>>>>>

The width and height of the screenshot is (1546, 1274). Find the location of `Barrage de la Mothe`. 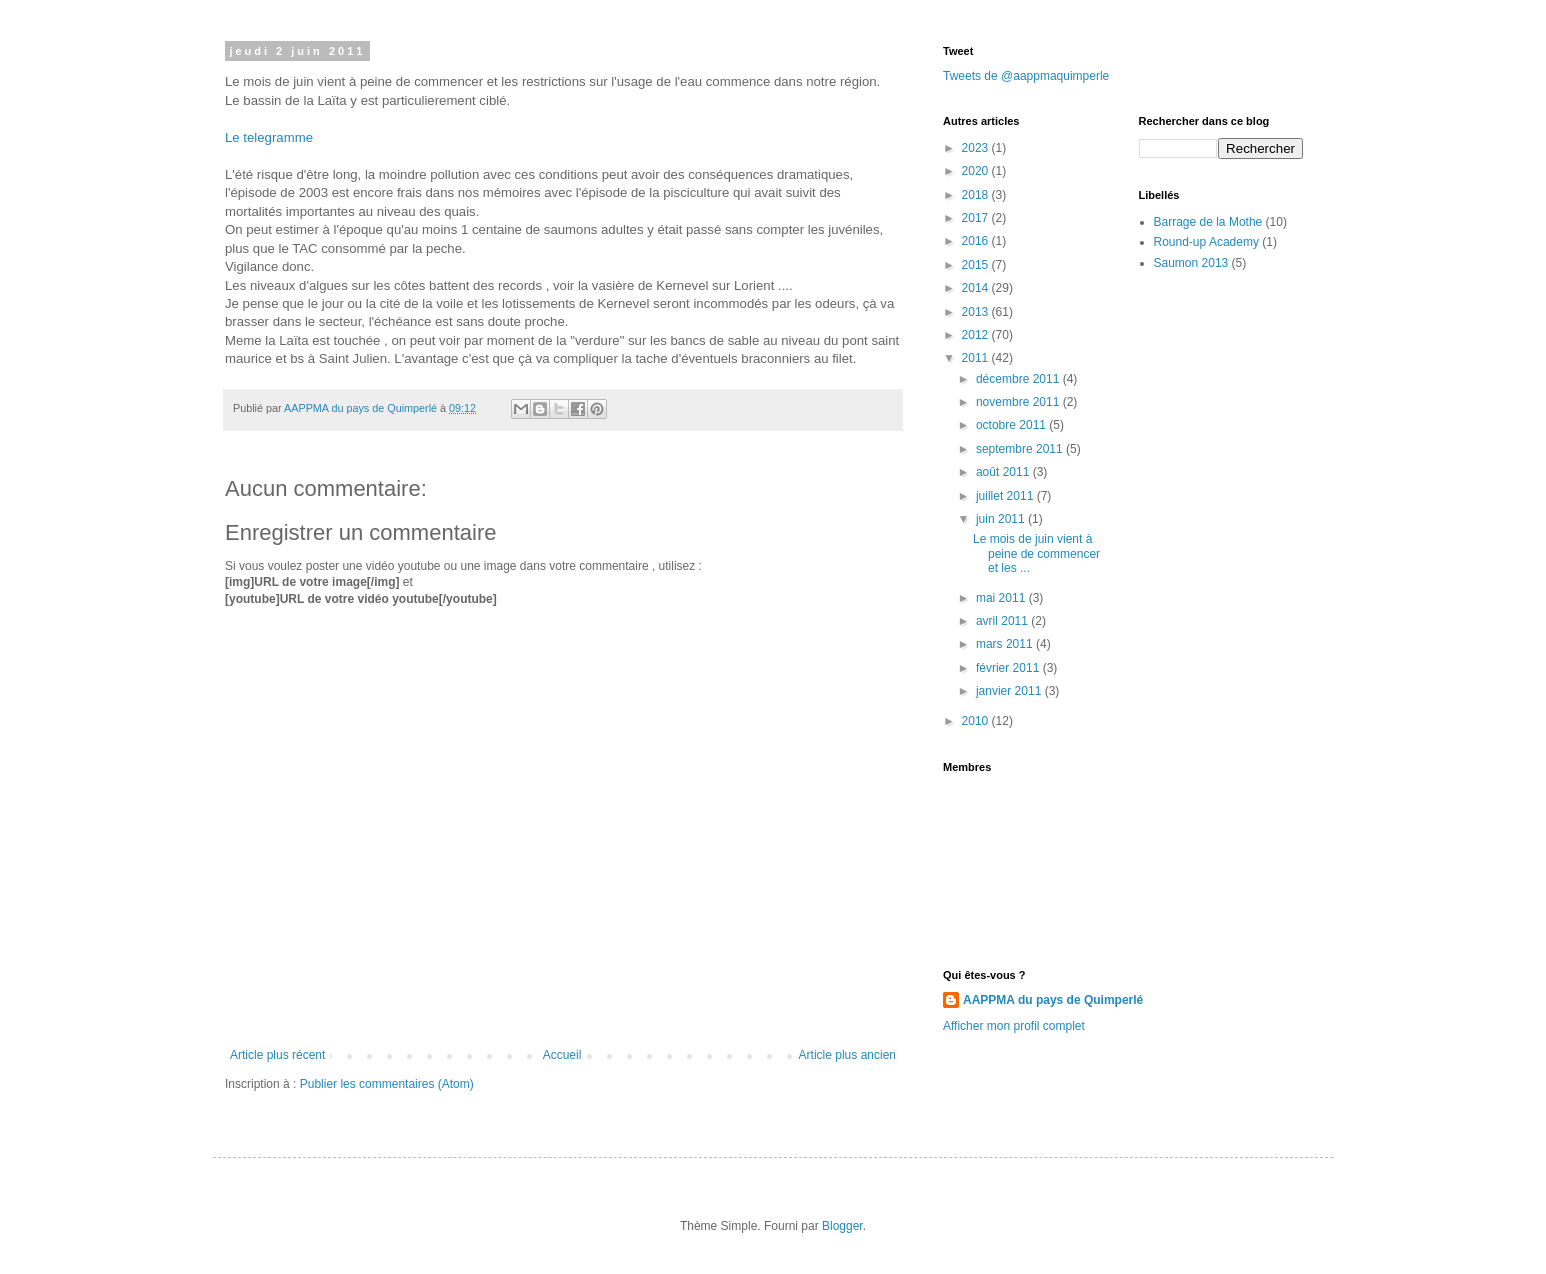

Barrage de la Mothe is located at coordinates (1208, 222).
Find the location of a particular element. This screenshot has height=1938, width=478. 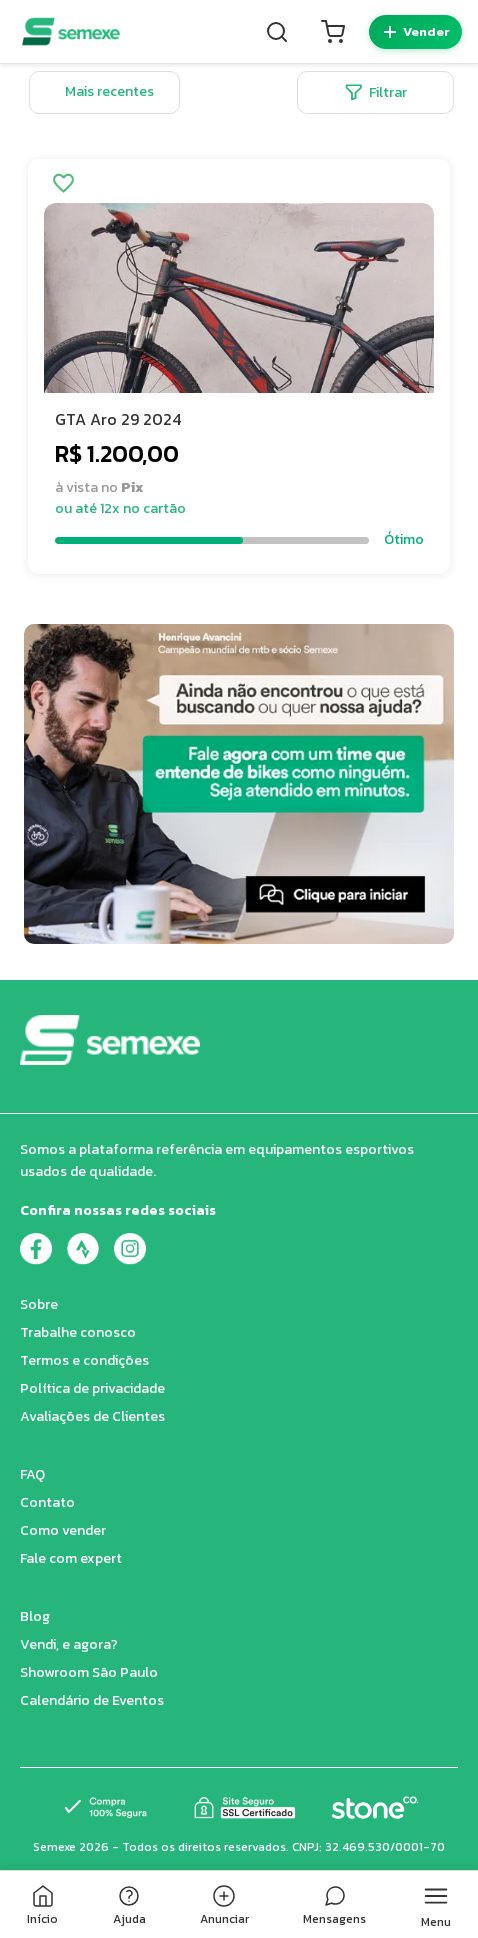

FAQ is located at coordinates (32, 1474).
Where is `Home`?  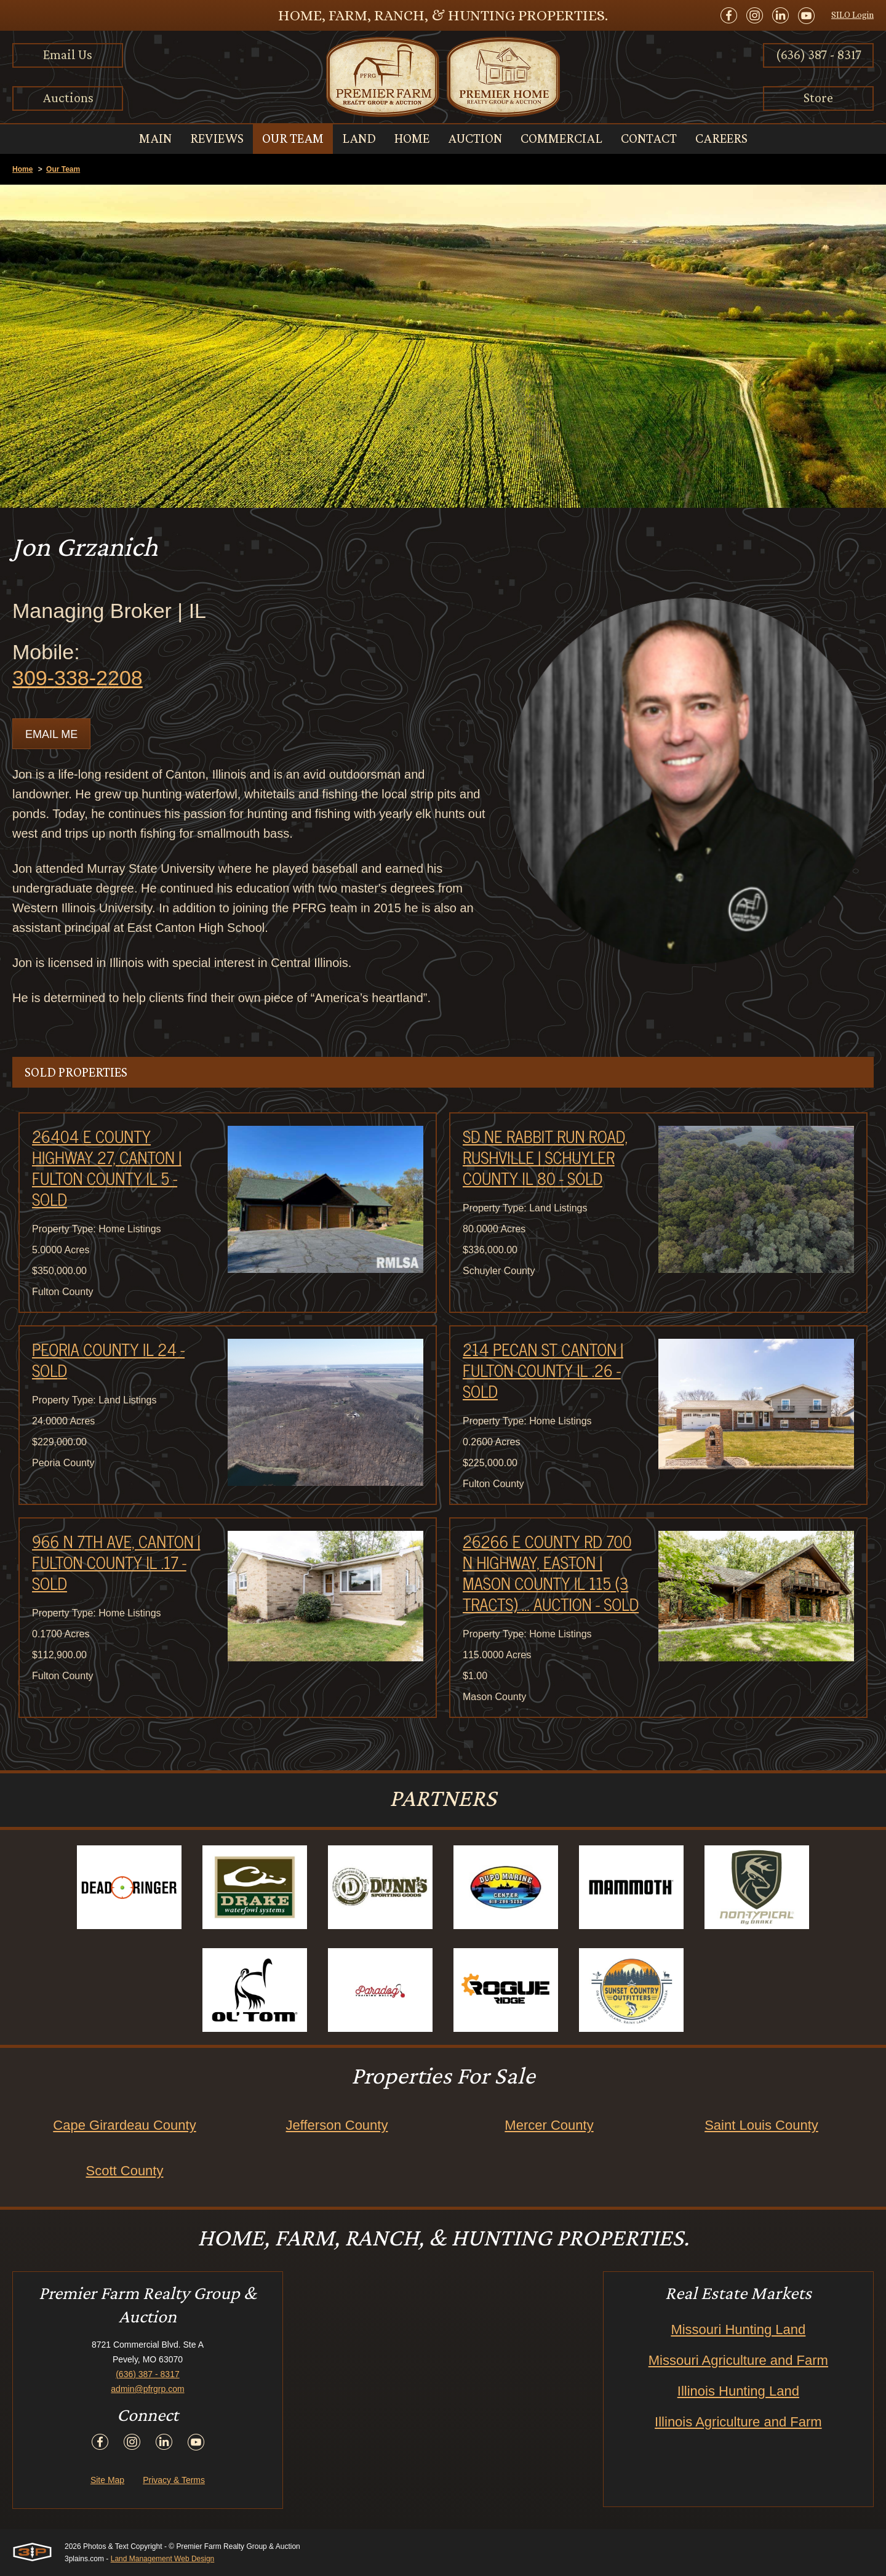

<<<<<

--- Work instructions ---
Give back the material above exactly as it appears, minus the pictures.

--- Result ---
The width and height of the screenshot is (1546, 1274). Find the location of `Barrage de la Mothe`. 

Barrage de la Mothe is located at coordinates (1208, 222).
Find the location of a particular element. This screenshot has height=1938, width=478. 

FAQ is located at coordinates (32, 1474).
Where is `Home`?  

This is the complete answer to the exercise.